Milton Moses Ginsberg, cinéaste non conventionnel, décède à 85 ans

Milton Moses Ginsberg, qui a réalisé deux films ambitieux mais excentriques avant de sombrer dans l’oubli, l’un sur l’effondrement d’un psychiatre et l’autre sur un attaché de presse d’une administration à la Nixon qui devient un loup-garou meurtrier, est décédé le 23 mai dans son appartement de Manhattan. Il avait 85 ans.

La cause était le cancer, a déclaré sa femme, Nina Ginsberg.

M. Ginsberg, un monteur déterminé à faire ses propres films, a écrit et réalisé « Coming Apart » (1969), un film brut en noir et blanc qui utilisait une seule caméra presque entièrement statique pour documenter les rendez-vous sans amour et la désintégration psychologique. d’un psychiatre, joué par Rip Torn, qui enregistre subrepticement ses rencontres avec une caméra à l’intérieur d’une boîte en miroir.

« Coming Apart » a reçu des critiques mitigées, au mieux. Mais celui qui a dévasté M. Ginsberg était celui d’Andrew Sarris de The Village Voice, qui a écrit que « si tout le monde dans le casting avait refusé de se déshabiller pour l’action ou l’inaction, ‘Coming Apart’ se serait effondré commercialement en un film amateur à moitié cuit incapable de vendre suffisamment de billets pour remplir une cabine téléphonique.

M. Ginsberg a blâmé cette critique pour l’échec au box-office du film.

« C’était tout », a-t-il déclaré au New York Times en 1998, ajoutant : « J’avais fait tout ce que je voulais faire.
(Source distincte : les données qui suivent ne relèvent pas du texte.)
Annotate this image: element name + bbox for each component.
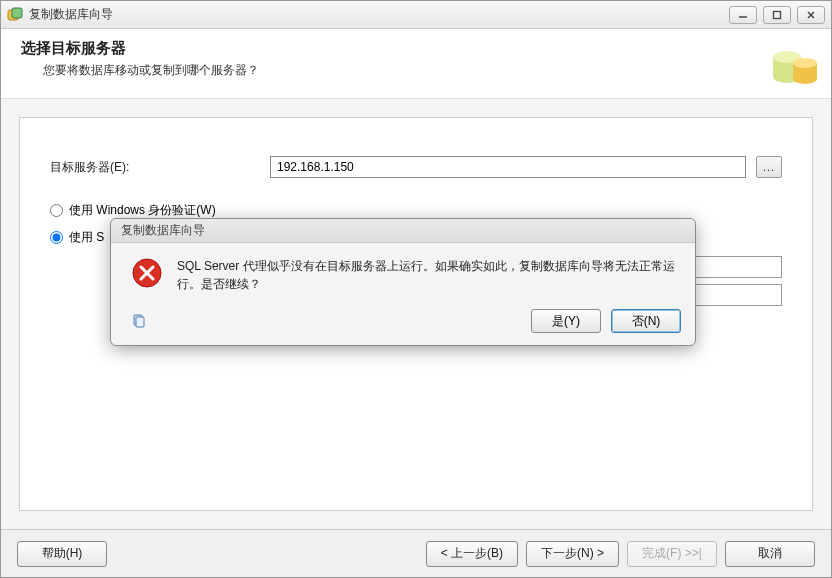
auth-windows-radio[interactable] bbox=[50, 204, 63, 217]
yes-button[interactable]: 是(Y) bbox=[531, 309, 601, 333]
window-title: 复制数据库向导 bbox=[29, 6, 729, 23]
window-controls bbox=[729, 6, 825, 24]
auth-sql-radio[interactable] bbox=[50, 231, 63, 244]
svg-rect-1 bbox=[12, 8, 22, 18]
auth-windows-row: 使用 Windows 身份验证(W) bbox=[50, 202, 782, 219]
svg-point-11 bbox=[793, 58, 817, 68]
help-button[interactable]: 帮助(H) bbox=[17, 541, 107, 567]
cancel-button[interactable]: 取消 bbox=[725, 541, 815, 567]
maximize-button[interactable] bbox=[763, 6, 791, 24]
wizard-header: 选择目标服务器 您要将数据库移动或复制到哪个服务器？ bbox=[1, 29, 831, 99]
dest-server-input[interactable] bbox=[270, 156, 746, 178]
wizard-footer: 帮助(H) < 上一步(B) 下一步(N) > 完成(F) >>| 取消 bbox=[1, 529, 831, 577]
dialog-title: 复制数据库向导 bbox=[111, 219, 695, 243]
titlebar: 复制数据库向导 bbox=[1, 1, 831, 29]
finish-button: 完成(F) >>| bbox=[627, 541, 717, 567]
close-button[interactable] bbox=[797, 6, 825, 24]
error-dialog: 复制数据库向导 SQL Server 代理似乎没有在目标服务器上运行。如果确实如… bbox=[110, 218, 696, 346]
error-icon bbox=[131, 257, 163, 289]
header-decoration bbox=[761, 37, 821, 89]
page-title: 选择目标服务器 bbox=[21, 39, 811, 58]
dialog-message: SQL Server 代理似乎没有在目标服务器上运行。如果确实如此，复制数据库向… bbox=[177, 257, 675, 293]
app-icon bbox=[7, 7, 23, 23]
no-button[interactable]: 否(N) bbox=[611, 309, 681, 333]
copy-icon[interactable] bbox=[131, 313, 147, 329]
auth-windows-label: 使用 Windows 身份验证(W) bbox=[69, 202, 216, 219]
dialog-footer: 是(Y) 否(N) bbox=[111, 303, 695, 345]
dialog-body: SQL Server 代理似乎没有在目标服务器上运行。如果确实如此，复制数据库向… bbox=[111, 243, 695, 303]
auth-sql-label: 使用 S bbox=[69, 229, 104, 246]
next-button[interactable]: 下一步(N) > bbox=[526, 541, 619, 567]
dest-server-row: 目标服务器(E): ... bbox=[50, 156, 782, 178]
page-subtitle: 您要将数据库移动或复制到哪个服务器？ bbox=[43, 62, 811, 79]
svg-rect-3 bbox=[774, 11, 781, 18]
browse-button[interactable]: ... bbox=[756, 156, 782, 178]
back-button[interactable]: < 上一步(B) bbox=[426, 541, 518, 567]
minimize-button[interactable] bbox=[729, 6, 757, 24]
svg-rect-16 bbox=[136, 317, 144, 327]
dest-server-label: 目标服务器(E): bbox=[50, 159, 270, 176]
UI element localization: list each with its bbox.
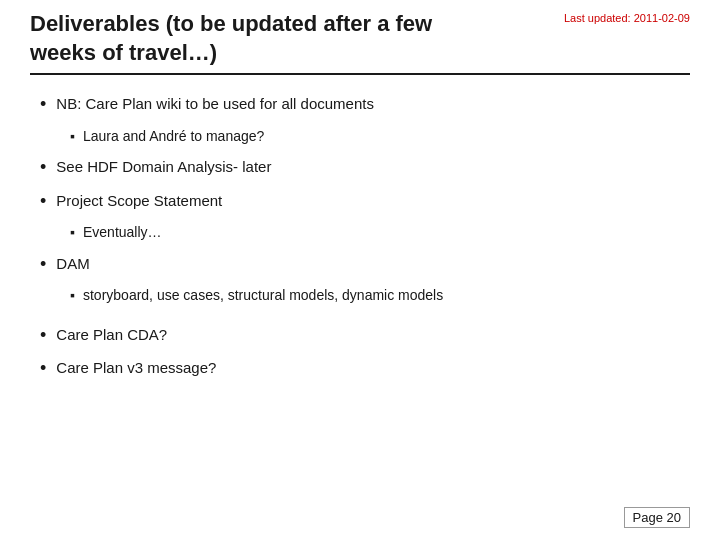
- page-title: Deliverables (to be updated after a few …: [30, 10, 554, 67]
- list-item: • Care Plan v3 message?: [40, 357, 690, 380]
- sub-item-text: Eventually…: [83, 223, 162, 243]
- page-number: Page 20: [624, 507, 690, 528]
- list-item: • NB: Care Plan wiki to be used for all …: [40, 93, 690, 116]
- item-text: Care Plan CDA?: [56, 324, 167, 345]
- sub-item-text: Laura and André to manage?: [83, 127, 264, 147]
- bullet-icon: •: [40, 357, 46, 380]
- list-item: • Care Plan CDA?: [40, 324, 690, 347]
- bullet-icon: •: [40, 156, 46, 179]
- item-text: DAM: [56, 253, 89, 274]
- list-item: • See HDF Domain Analysis- later: [40, 156, 690, 179]
- sub-bullet-icon: ▪: [70, 286, 75, 306]
- sub-items-2: ▪ Eventually…: [70, 223, 690, 243]
- item-text: See HDF Domain Analysis- later: [56, 156, 271, 177]
- sub-item-text: storyboard, use cases, structural models…: [83, 286, 443, 306]
- sub-list-item: ▪ storyboard, use cases, structural mode…: [70, 286, 690, 306]
- content-area: • NB: Care Plan wiki to be used for all …: [30, 93, 690, 380]
- bullet-icon: •: [40, 253, 46, 276]
- sub-bullet-icon: ▪: [70, 223, 75, 243]
- item-text: NB: Care Plan wiki to be used for all do…: [56, 93, 374, 114]
- title-block: Deliverables (to be updated after a few …: [30, 10, 554, 67]
- item-text: Project Scope Statement: [56, 190, 222, 211]
- last-updated: Last updated: 2011-02-09: [554, 12, 690, 24]
- title-line2: weeks of travel…): [30, 40, 217, 65]
- bullet-icon: •: [40, 324, 46, 347]
- sub-items-0: ▪ Laura and André to manage?: [70, 127, 690, 147]
- title-line1: Deliverables (to be updated after a few: [30, 11, 432, 36]
- bullet-icon: •: [40, 93, 46, 116]
- list-item: • DAM: [40, 253, 690, 276]
- header-area: Deliverables (to be updated after a few …: [30, 10, 690, 67]
- title-divider: [30, 73, 690, 75]
- sub-list-item: ▪ Laura and André to manage?: [70, 127, 690, 147]
- sub-items-3: ▪ storyboard, use cases, structural mode…: [70, 286, 690, 306]
- page-number-area: Page 20: [624, 507, 690, 528]
- page-container: Deliverables (to be updated after a few …: [0, 0, 720, 540]
- sub-bullet-icon: ▪: [70, 127, 75, 147]
- list-item: • Project Scope Statement: [40, 190, 690, 213]
- bullet-icon: •: [40, 190, 46, 213]
- sub-list-item: ▪ Eventually…: [70, 223, 690, 243]
- item-text: Care Plan v3 message?: [56, 357, 216, 378]
- spacer: [40, 316, 690, 324]
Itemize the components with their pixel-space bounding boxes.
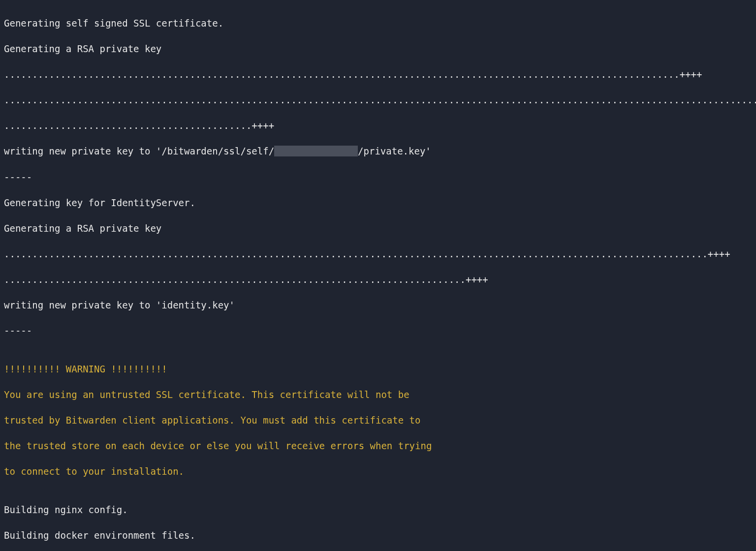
- redacted-block: [274, 146, 358, 156]
- output-line: -----: [4, 324, 752, 337]
- output-line: writing new private key to 'identity.key…: [4, 299, 752, 311]
- warning-line: the trusted store on each device or else…: [4, 439, 752, 452]
- warning-line: to connect to your installation.: [4, 465, 752, 478]
- output-line: Generating a RSA private key: [4, 222, 752, 235]
- warning-line: You are using an untrusted SSL certifica…: [4, 388, 752, 401]
- output-line: ........................................…: [4, 93, 752, 106]
- output-line: ........................................…: [4, 247, 752, 260]
- terminal-output[interactable]: Generating self signed SSL certificate. …: [0, 0, 756, 551]
- output-line: Generating key for IdentityServer.: [4, 196, 752, 209]
- output-line: Building nginx config.: [4, 503, 752, 516]
- output-line: Generating self signed SSL certificate.: [4, 17, 752, 30]
- output-line: ........................................…: [4, 119, 752, 132]
- warning-line: trusted by Bitwarden client applications…: [4, 414, 752, 427]
- output-line: ........................................…: [4, 273, 752, 286]
- output-line: ........................................…: [4, 68, 752, 81]
- output-line: Generating a RSA private key: [4, 42, 752, 55]
- output-text: /private.key': [358, 146, 431, 156]
- warning-line: !!!!!!!!!! WARNING !!!!!!!!!!: [4, 363, 752, 375]
- output-line: -----: [4, 171, 752, 184]
- output-line: writing new private key to '/bitwarden/s…: [4, 145, 752, 158]
- output-text: writing new private key to '/bitwarden/s…: [4, 146, 274, 156]
- output-line: Building docker environment files.: [4, 529, 752, 542]
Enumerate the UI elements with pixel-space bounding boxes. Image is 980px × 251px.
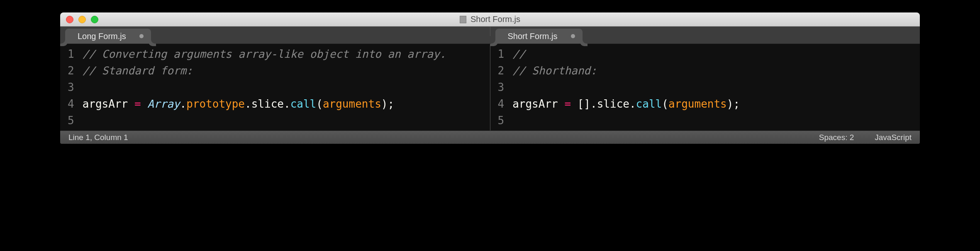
token: . [180, 98, 186, 110]
line-number: 4 [68, 96, 74, 112]
line-number: 1 [498, 46, 505, 62]
tab-label: Short Form.js [508, 32, 558, 41]
token: call [636, 98, 662, 110]
tabstrip-right[interactable]: Short Form.js [490, 27, 920, 44]
window-controls [66, 16, 98, 23]
code-line[interactable]: // Standard form: [83, 62, 446, 79]
close-icon[interactable] [66, 16, 73, 23]
token: . [245, 98, 251, 110]
code-line[interactable] [83, 112, 446, 129]
tabstrip-left[interactable]: Long Form.js [60, 27, 490, 44]
minimize-icon[interactable] [78, 16, 86, 23]
token: . [284, 98, 290, 110]
document-icon [460, 16, 466, 23]
code-line[interactable] [83, 79, 446, 96]
editor-pane-left[interactable]: 12345 // Converting arguments array-like… [60, 44, 490, 130]
line-gutter: 12345 [60, 44, 78, 130]
line-number: 4 [498, 96, 505, 112]
token: slice [251, 98, 284, 110]
token: = [564, 98, 571, 110]
token: ( [662, 98, 668, 110]
status-bar: Line 1, Column 1 Spaces: 2 JavaScript [60, 130, 920, 144]
code-line[interactable] [512, 112, 740, 129]
code-area[interactable]: // // Shorthand: argsArr = [].slice.call… [508, 44, 744, 130]
code-line[interactable]: argsArr = [].slice.call(arguments); [512, 96, 740, 112]
tab-label: Long Form.js [78, 32, 126, 41]
line-number: 3 [68, 79, 74, 96]
dirty-indicator-icon [139, 34, 144, 38]
line-number: 2 [498, 62, 505, 79]
line-number: 5 [498, 112, 505, 129]
token: // Shorthand: [512, 64, 597, 77]
code-line[interactable]: // [512, 46, 740, 62]
zoom-icon[interactable] [91, 16, 98, 23]
line-number: 1 [68, 46, 74, 62]
line-number: 3 [498, 79, 505, 96]
line-number: 5 [68, 112, 74, 129]
code-area[interactable]: // Converting arguments array-like objec… [78, 44, 451, 130]
token: // Standard form: [83, 64, 193, 77]
code-line[interactable]: // Shorthand: [512, 62, 740, 79]
indent-setting[interactable]: Spaces: 2 [819, 133, 854, 142]
token: = [134, 98, 141, 110]
window-title: Short Form.js [470, 15, 520, 24]
token: // Converting arguments array-like objec… [83, 48, 446, 60]
token: prototype [186, 98, 245, 110]
tabstrip: Long Form.js Short Form.js [60, 27, 920, 44]
code-line[interactable]: // Converting arguments array-like objec… [83, 46, 446, 62]
token [571, 98, 578, 110]
token [141, 98, 148, 110]
language-mode[interactable]: JavaScript [875, 133, 912, 142]
token: call [290, 98, 317, 110]
token: arguments [323, 98, 381, 110]
token: ( [316, 98, 323, 110]
editor-split: 12345 // Converting arguments array-like… [60, 44, 920, 130]
token: . [629, 98, 636, 110]
cursor-position[interactable]: Line 1, Column 1 [68, 133, 128, 142]
editor-window: Short Form.js Long Form.js Short Form.js… [60, 12, 920, 144]
code-line[interactable]: argsArr = Array.prototype.slice.call(arg… [83, 96, 446, 112]
code-line[interactable] [512, 79, 740, 96]
token: Array [147, 98, 180, 110]
token: argsArr [512, 98, 564, 110]
token: argsArr [83, 98, 134, 110]
window-title-group: Short Form.js [60, 15, 920, 24]
dirty-indicator-icon [571, 34, 575, 38]
token: []. [578, 98, 597, 110]
token: arguments [668, 98, 727, 110]
titlebar[interactable]: Short Form.js [60, 12, 920, 27]
tab-long-form[interactable]: Long Form.js [65, 29, 151, 44]
token: // [512, 48, 532, 60]
editor-pane-right[interactable]: 12345 // // Shorthand: argsArr = [].slic… [490, 44, 920, 130]
tab-short-form[interactable]: Short Form.js [495, 29, 583, 44]
token: ); [727, 98, 740, 110]
token: ); [381, 98, 394, 110]
line-number: 2 [68, 62, 74, 79]
line-gutter: 12345 [490, 44, 509, 130]
token: slice [597, 98, 629, 110]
Et rien ne s’est passé.

Il a suivi « Coming Apart » en 1973 avec un autre film à petit budget : « Le loup-garou de Washington », une parodie politique campy inspirée du film d’horreur classique « The Wolf Man » (1941), qui terrifiait M. Ginsberg en tant que garçon, et du président Richard M. Nixon, qui le terrifiait en tant qu’homme.

Dans le film de M. Ginsberg, sorti plus d’un an après le scandale du Watergate, Dean Stockwell incarne un attaché de presse adjoint qui se transforme en loup-garou à des moments inopportuns, comme lorsqu’il joue au bowling avec le président, et assassine des personnages basés sur Katharine Graham, l’éditeur du Washington Post, et Martha Mitchell, l’épouse franche du procureur général John N. Mitchell.

« Le film n’est pas présenté comme un documentaire », a écrit le chroniqueur syndiqué Nicholas von Hoffman, « mais quand vous pensez à ce qui se passe dans cette ville, vous ne pouvez pas le distinguer de l’intrigue. »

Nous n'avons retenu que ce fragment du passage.